Distributing COVID-19 vaccines so quickly was the “medical parallel of a man landing on the moon,” say experts. In the U.S., Operation Warp Speed involved clinical trials simultaneously rather than sequentially, manufacturing the vaccine at the same time and authorizing the vaccine under “emergency use,” said Krofah.
“This is an extremely optimistic time for biomedical research,” she added. “But we need to keep pandemic research paradigms and platforms active.”
Diabetes researchers can shorten the search for a cure by formalizing collaboration, accelerating collection and use of real-world data, communicating more regularly with regulators and trying new ways of conducting clinical trials, said Krofah.
Canada needs to support “hubs” of research teams, and attract the best and the brightest minds to careers in diabetes research, says Dr.
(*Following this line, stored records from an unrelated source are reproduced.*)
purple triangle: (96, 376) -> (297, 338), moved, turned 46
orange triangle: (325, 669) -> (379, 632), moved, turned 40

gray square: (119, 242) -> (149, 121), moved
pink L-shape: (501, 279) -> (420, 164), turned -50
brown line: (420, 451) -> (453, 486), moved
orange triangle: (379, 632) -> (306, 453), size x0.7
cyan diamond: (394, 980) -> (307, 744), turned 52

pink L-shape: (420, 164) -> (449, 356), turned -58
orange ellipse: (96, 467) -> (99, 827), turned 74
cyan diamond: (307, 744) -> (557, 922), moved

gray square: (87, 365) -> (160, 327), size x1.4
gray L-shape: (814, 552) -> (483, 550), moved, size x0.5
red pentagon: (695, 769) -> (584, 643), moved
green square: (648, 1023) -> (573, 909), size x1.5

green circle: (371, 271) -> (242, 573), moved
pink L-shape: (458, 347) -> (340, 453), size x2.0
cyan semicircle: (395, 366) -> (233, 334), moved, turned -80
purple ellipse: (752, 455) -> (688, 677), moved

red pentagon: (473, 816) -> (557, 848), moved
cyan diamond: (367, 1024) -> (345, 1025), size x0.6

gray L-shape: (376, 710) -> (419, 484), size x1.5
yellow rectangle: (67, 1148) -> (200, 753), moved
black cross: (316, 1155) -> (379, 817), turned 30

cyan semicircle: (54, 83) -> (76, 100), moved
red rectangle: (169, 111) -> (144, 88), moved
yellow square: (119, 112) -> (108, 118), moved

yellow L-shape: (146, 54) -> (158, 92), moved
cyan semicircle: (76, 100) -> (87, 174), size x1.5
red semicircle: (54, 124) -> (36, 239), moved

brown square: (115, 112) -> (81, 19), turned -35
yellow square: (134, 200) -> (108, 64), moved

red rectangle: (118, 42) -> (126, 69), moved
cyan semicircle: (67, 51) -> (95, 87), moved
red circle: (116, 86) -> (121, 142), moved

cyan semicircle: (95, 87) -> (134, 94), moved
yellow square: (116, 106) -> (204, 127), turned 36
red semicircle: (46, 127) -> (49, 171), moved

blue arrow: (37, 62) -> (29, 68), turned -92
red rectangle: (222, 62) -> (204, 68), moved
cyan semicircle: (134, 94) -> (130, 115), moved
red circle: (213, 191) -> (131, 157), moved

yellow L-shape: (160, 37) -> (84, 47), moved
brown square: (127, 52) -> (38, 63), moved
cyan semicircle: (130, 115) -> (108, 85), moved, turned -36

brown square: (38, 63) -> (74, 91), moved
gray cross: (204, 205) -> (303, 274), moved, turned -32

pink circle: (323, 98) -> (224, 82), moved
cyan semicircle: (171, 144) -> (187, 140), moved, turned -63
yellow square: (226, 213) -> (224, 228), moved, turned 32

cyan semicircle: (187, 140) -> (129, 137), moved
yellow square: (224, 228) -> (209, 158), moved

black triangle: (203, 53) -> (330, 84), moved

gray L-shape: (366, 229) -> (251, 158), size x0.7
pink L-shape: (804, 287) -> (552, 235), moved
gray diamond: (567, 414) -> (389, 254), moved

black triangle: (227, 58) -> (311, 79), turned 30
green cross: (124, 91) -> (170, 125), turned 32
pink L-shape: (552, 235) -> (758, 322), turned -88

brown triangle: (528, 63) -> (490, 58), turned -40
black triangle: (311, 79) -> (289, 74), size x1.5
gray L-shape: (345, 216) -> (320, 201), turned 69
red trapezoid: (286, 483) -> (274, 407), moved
Seema Nagpal, vice-president of science and policy for Diabetes Canada.
Researchers also need money.
Toleikis said funding from the National Research Council was instrumental in Sernova being able to start clinical trials, as were grants from the Juvenile Diabetes Research Foundation. “They believed in us before our investors did.”
Money is also the key to speed for ViaCyte, said chief medical officer Howard Foyt, because it allows researchers to take more risks and test a variety of approaches more often.
Lisa lifts her sweater to show me her newest insulin pump and checks her blood-sugar on her phone app. Her personal quest for a cure, “The Human Trial,” will open in theatres in person and virtually in June.
She hopes it will motivate audiences to get as hungry for breakthroughs as she is.
“I know diabetes will be cured. We’re so close.”